Приказ Петра Великого по войскам в ночь перед Полтавской битвою с 26 на 27 августа 1709 году».
Устинов прочитал всё это, не торопясь, обдумывая те слова, которые не сразу были ему понятны, а когда кончил читать, Смирновский внес самовар, поставил его на стол и сказал:
— А я, Коля, знаешь ли, что про Великого Петра больше всего люблю читать? Я люблю не то, как о нем написано, а как сам он писал и говорил! Слова у него удивительные: «сыскать викторию!», «спастись трудились», «побежал великим скоком» или вот «оголоженная дорога» — это значит дорога голодная, без продовольствия и фуража. Жалею — не удержались они в нашей памяти на повседневное пользование!

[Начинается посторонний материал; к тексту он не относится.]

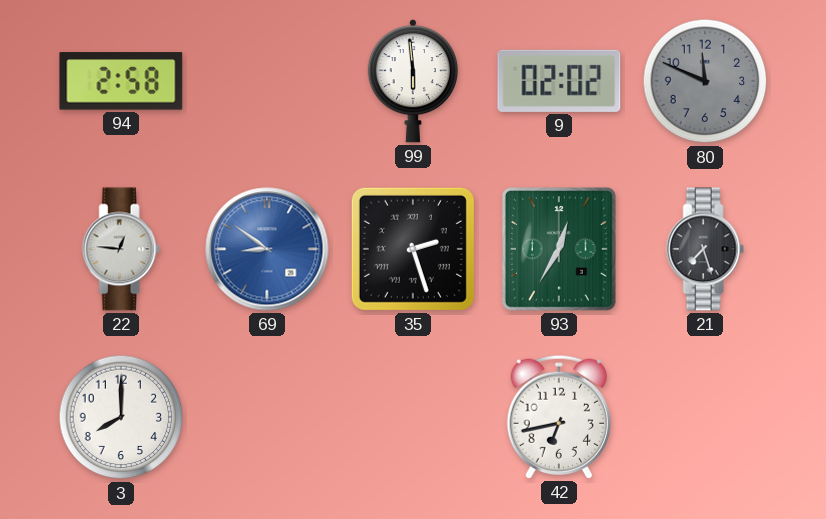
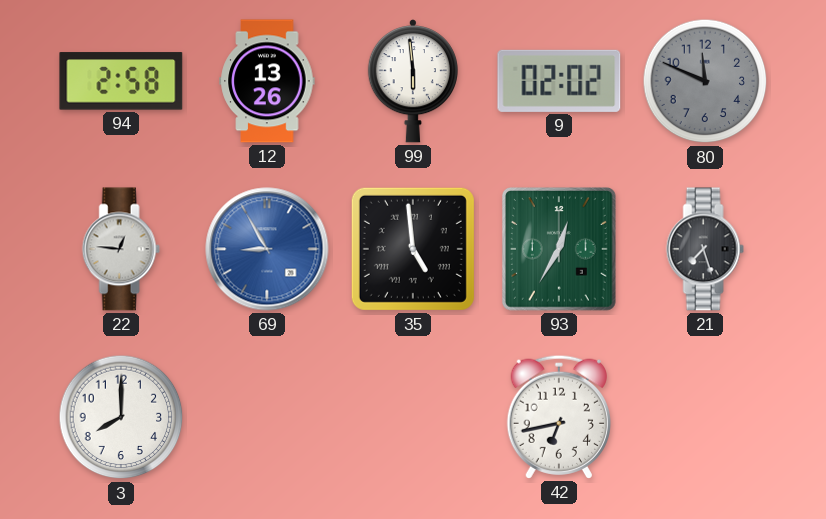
12: none -> 13:26
69: 8:51 -> 8:55
35: 2:27 -> 4:59
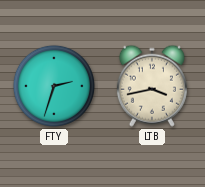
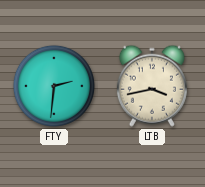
FTY: 2:33 -> 2:31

Особенно в армии были бы слова эти полезны и необходимы. Ну да ведь мы — как? Мы, русские, что имеем — не храним, чего не имеем — тем хвастаемся! И когда переделаемся — неизвестно, может, и никогда! Нет, ты прочитай-ка, Коля, еще раз: «…в лучий вид отродиться России»! Как пушки и корабли, так же и слова свои ладил тот царь! Видно человека через слово его; видно же! А водочки, Коля, не хочешь?